La stessa Forza Italia, che in fondo è il secondo partito di maggioranza anche se non si può dire ad alta voce, ma poco male, tanto è il segreto di Pulcinella, mira a chiudere un bel patto con don Matteo. Per l’economia e per l’Italia, va da sé. Nelle intenzioni degli azzurri, detto patto dovrebbe comprendere misure chiare e dettagliate, che la trasparenza ad Arcore è di casa. Tipo, tanto per citare la prima voce elencata ieri da Renato Brunetta: «Attacco al debito». Più preciso di così! La contropartita sarebbe per caso l’ingresso ufficiale nella maggioranza, essendo quella ufficiosa già passata agli atti? «Ma no!». Però, insomma, «in politica non si può escludere nulla» e comunque «se l’emergenza e il Paese lo chiedessero» Berlusconi è «sempre disponibile». Sempre in lode della trasparenza.

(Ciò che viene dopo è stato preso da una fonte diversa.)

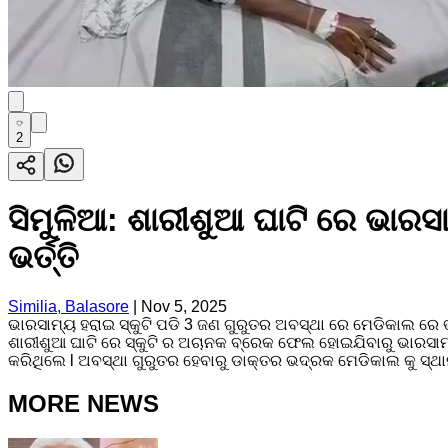
2
ସିମୁଳିଆ: ଶାରୀଶୁଆ ଘାଟି ରେ ଭାରସ
ଭର୍ତ୍ତି
Similia, Balasore
|
Nov 5, 2025
ଭାରସାମ୍ୟ ହରାଇ ସ୍କୁଟି ପଡି 3 ଜଣ ଗୁରୁତର ଅବସ୍ଥା ରେ ମେଡିକାଲ ରେ ଭର୍
ଶାରୀଶୁଆ ଘାଟି ରେ ସ୍କୁଟି ର ଅଚାନକ ବ୍ରେକ ଫେଲ ହୋଇଯିବାରୁ ଭାରସା
କରିଥିଲେ l ଅବସ୍ଥା ଗୁରୁତର ହେବାରୁ ଡାକ୍ତର ଭଦ୍ରକ ମେଡିକାଲ କୁ ସ୍ଥାନ
MORE NEWS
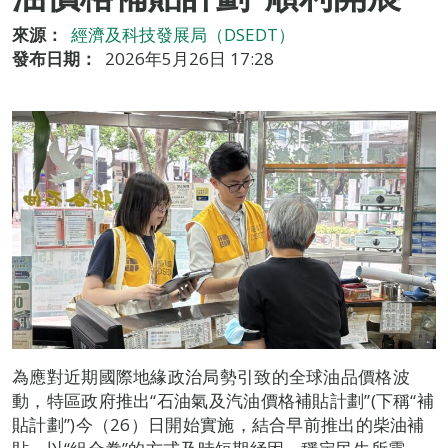
來源：
經濟及科技發展局（DSEDT）
發布日期：
2026年5月26日 17:28
為應對近期國際地緣政治局勢引致的全球油品價格波
動，特區政府推出“石油氣及汽油價格補貼計劃”(下稱“補
貼計劃”)今（26）日開始實施，結合早前推出的柴油補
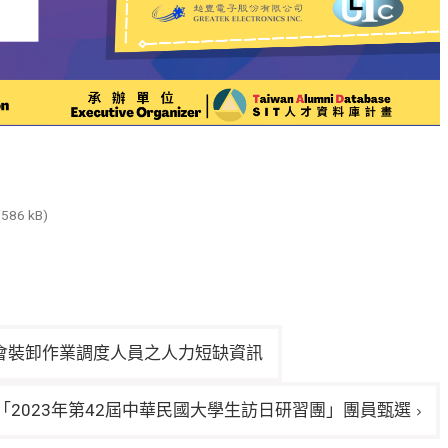
(586 kB)
會裝卸作業調度人員之人力短缺資訊
「2023年第42屆中華民國大學生訪日研習團」團員甄選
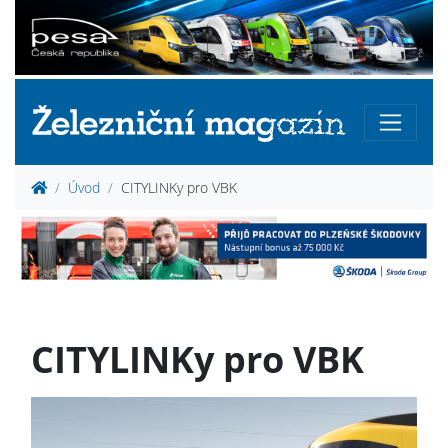
Úvod
CITYLINKy pro VBK
CITYLINKy pro VBK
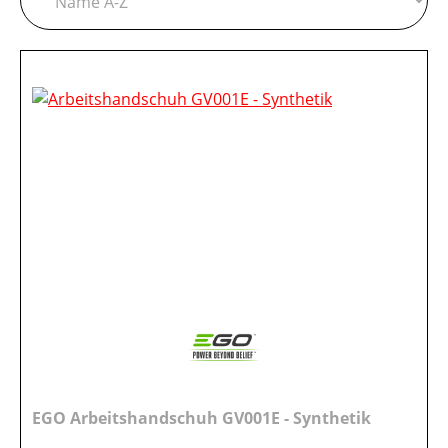
EGO Arbeitshandschuh GV001E - Synthetik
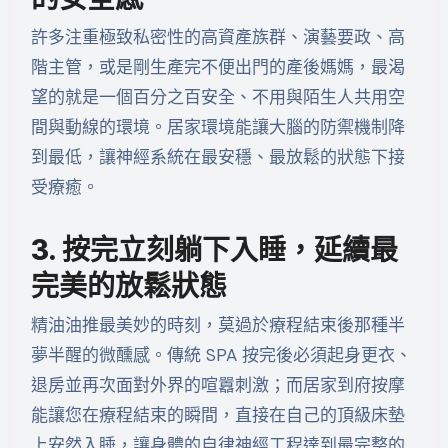
許多注重極致私密性的高資產族群、演藝要政、高
階主管，或是剛生產完不便出門的產後媽媽，最渴
望的就是一個百分之百安全、不用與陌生人共用空
間與動線的環境。居家環境能讓大腦的防禦機制降
到最低，讓神經系統在最安穩、最放鬆的狀態下接
受療癒。
3. 按完立刻躺下入睡，延續最
完美的放鬆狀態
精油油推最美妙的時刻，莫過於療程結束後那種半
夢半醒的微醺感。傳統 SPA 按完後必須起身更衣、
退房並再次面對外界的喧囂刺激；而居家到府按摩
能讓您在療程結束的瞬間，直接在自己的頂級床墊
上安然入睡，讓身體的自律神經工程達到最完整的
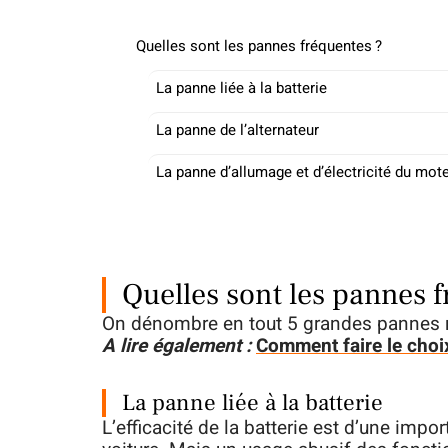
Quelles sont les pannes fréquentes ?
La panne liée à la batterie
La panne de l’alternateur
La panne d’allumage et d’électricité du mot
Quelles sont les pannes f
On dénombre en tout 5 grandes pannes r
A lire également :
Comment faire le choix
La panne liée à la batterie
L’efficacité de la batterie est d’une imp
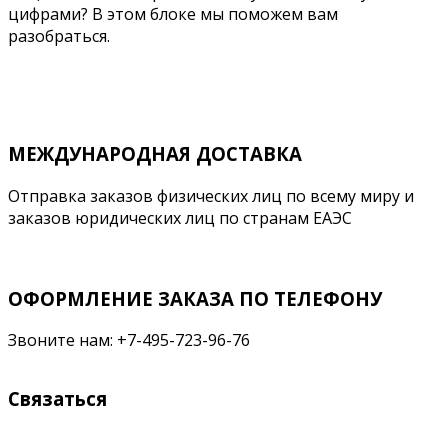
цифрами? В этом блоке мы поможем вам
разобраться.
Подробнее
МЕЖДУНАРОДНАЯ ДОСТАВКА
Отправка заказов физических лиц по всему миру и
заказов юридических лиц по странам ЕАЭС
ОФОРМЛЕНИЕ ЗАКАЗА ПО ТЕЛЕФОНУ
Звоните нам: +7-495-723-96-76
Связаться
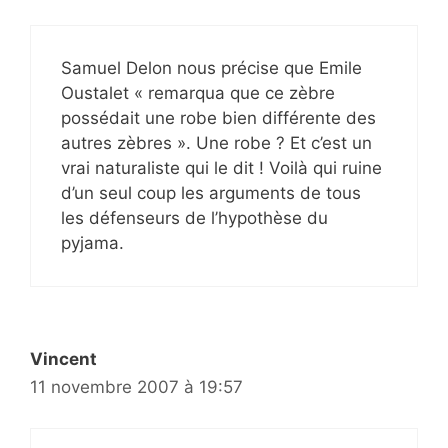
Samuel Delon nous précise que Emile
Oustalet « remarqua que ce zèbre
possédait une robe bien différente des
autres zèbres ». Une robe ? Et c’est un
vrai naturaliste qui le dit ! Voilà qui ruine
d’un seul coup les arguments de tous
les défenseurs de l’hypothèse du
pyjama.
Vincent
11 novembre 2007 à 19:57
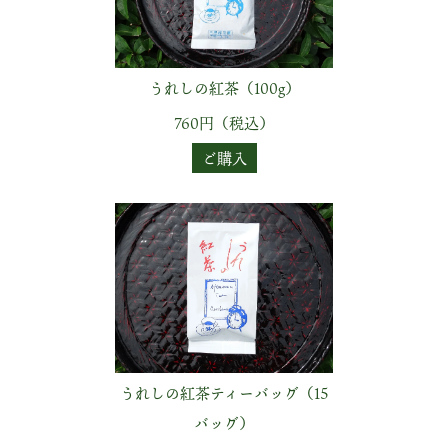
うれしの紅茶（100g）
760円（税込）
ご購入
うれしの紅茶ティーバッグ（15
バッグ）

Angelino e i suoi ragazzi Ncd, gente spiccia e operativa, preferiscono passare direttamente alle clausole. La prima, intima caustico Sacconi, è l’eliminazione del solito art. 18: «Le chiacchiere stanno a zero. O si fa o no si fa, e se non si fa il governo pone le condizioni per il suo esaurimento». Le proposte in materia del Nuovo centrodestra saranno presentate nella direzione nazionale del partito, il 28 agosto. Renzi per ora continua a rispondere con la solita formula sibillina: «Niente battaglie di bandiera, ma revisione totale dello Statuto dei lavoratori». Alfano s’entusiasma: «E’ la strada giusta: già il 2 settembre la commissione Lavoro si riunisce per avviare la riscrittura dello Statuto».
Finché si tratta di articolo 18 il macabro balletto si svolge intorno a una bandiera stinta. Quando si allarga il raggio all’intero capitolo dei diritti la faccenda si fa più seria e infatti, come d’uopo nei patti del premier Renzi, sui contenuti nessuno fiata. Tranquilli, «non vogliamo eliminare le garanzie ma cambiarle», rasserena Renzi. Visti i precedenti, c’è da sentirsi sicuri più o meno come Enrico Letta quando il rottamatore lo prendeva a pacche sulle spalle esortando a metter via le infondate preoccupazioni.

Nel complesso, in questo primo agosto nell’era di Matteo, è difficile evitare la sensazione spiacevole e spiazzante di avere a che fare con due realtà diverse. La prima tiene fragorosamente banco. E’ fatta di potenti che colloquiano solo per complimentarsi a vicenda dello splendido lavoro fatto ed esortarsi a proseguire ratti sulla luminosa via. Della seconda, quella che riguarda le misure reali da adottare a breve per fronteggiare un quadro che di luminoso non ha nulla, si parla invece pochissimo. Trapelano solo voci, mezze parole, allusioni, che però indicano tutte la stessa inquietante direzione. Un condono edilizio che non diventerebbe meno ignobile dei precedenti perché firmato da un giovane toscano invece che da un attempato lombardo. Un intervento di spending review «pesante», attributo eufemistico che pare alludere a sforbiciate non sugli sprechi ma sulla spesa sociale propriamente detta, dunque in un modo o nell’altro sulle pensioni. Qualche ulteriore forma di tassazione sulla casa, tanto per non dimenticare le tradizioni. La privatizzazione di industrie pubbliche strategiche come l’Eni e l’Enel, che garantirebbe certo il consenso soddisfatto della troika ma equivarrebbe ancora una volta a vendersi il futuro in cambio di un po’ di cassa nel presente.

Forse le scelte saranno queste e forse no. Ma in ogni caso tutto autorizza a sospettare che si tratterà di misure fortemente emergenziali, come nel 2011. Forse, tra un brindisi e l’altro ai tanti “patti” siglati in alto loco, sarebbe utile informarsi e informare anche sul contenuto concreto degli stessi.